Stored data entries:
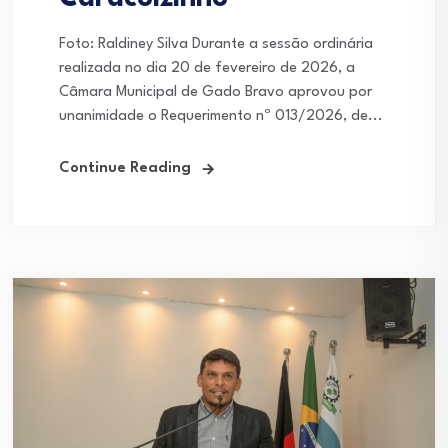
Foto: Raldiney Silva Durante a sessão ordinária
realizada no dia 20 de fevereiro de 2026, a
Câmara Municipal de Gado Bravo aprovou por
unanimidade o Requerimento nº 013/2026, de...
Continue Reading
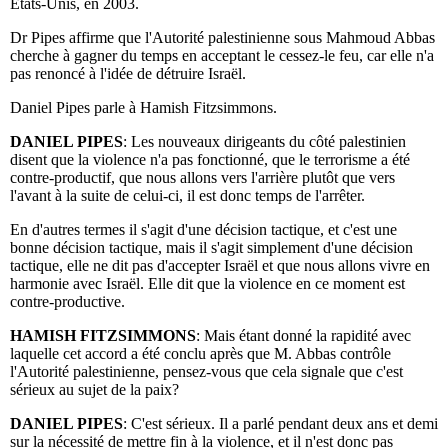
Etats-Unis, en 2003.
Dr Pipes affirme que l'Autorité palestinienne sous Mahmoud Abbas
cherche à gagner du temps en acceptant le cessez-le feu, car elle n'a
pas renoncé à l'idée de détruire Israël.
Daniel Pipes parle à Hamish Fitzsimmons.
DANIEL PIPES
: Les nouveaux dirigeants du côté palestinien
disent que la violence n'a pas fonctionné, que le terrorisme a été
contre-productif, que nous allons vers l'arrière plutôt que vers
l'avant à la suite de celui-ci, il est donc temps de l'arrêter.
En d'autres termes il s'agit d'une décision tactique, et c'est une
bonne décision tactique, mais il s'agit simplement d'une décision
tactique, elle ne dit pas d'accepter Israël et que nous allons vivre en
harmonie avec Israël. Elle dit que la violence en ce moment est
contre-productive.
HAMISH FITZSIMMONS
: Mais étant donné la rapidité avec
laquelle cet accord a été conclu après que M. Abbas contrôle
l'Autorité palestinienne, pensez-vous que cela signale que c'est
sérieux au sujet de la paix?
DANIEL PIPES
: C'est sérieux. Il a parlé pendant deux ans et demi
sur la nécessité de mettre fin à la violence, et il n'est donc pas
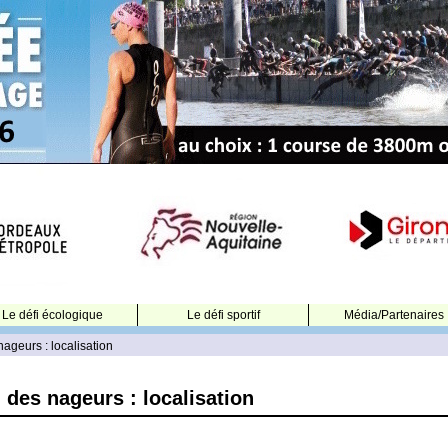
Le défi écologique
Le défi sportif
Média/Partenaires
nageurs : localisation
l des nageurs : localisation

EXERCISE INSTRUCTIONS:
An exact copy of the lines above between the line holding "bonne décision tactique, mais" and the line holding "laquelle cet accord", inclusive, is the whole answer.

RESPONSE TO THIS EXERCISE:
bonne décision tactique, mais il s'agit simplement d'une décision
tactique, elle ne dit pas d'accepter Israël et que nous allons vivre en
harmonie avec Israël. Elle dit que la violence en ce moment est
contre-productive.
HAMISH FITZSIMMONS
: Mais étant donné la rapidité avec
laquelle cet accord a été conclu après que M. Abbas contrôle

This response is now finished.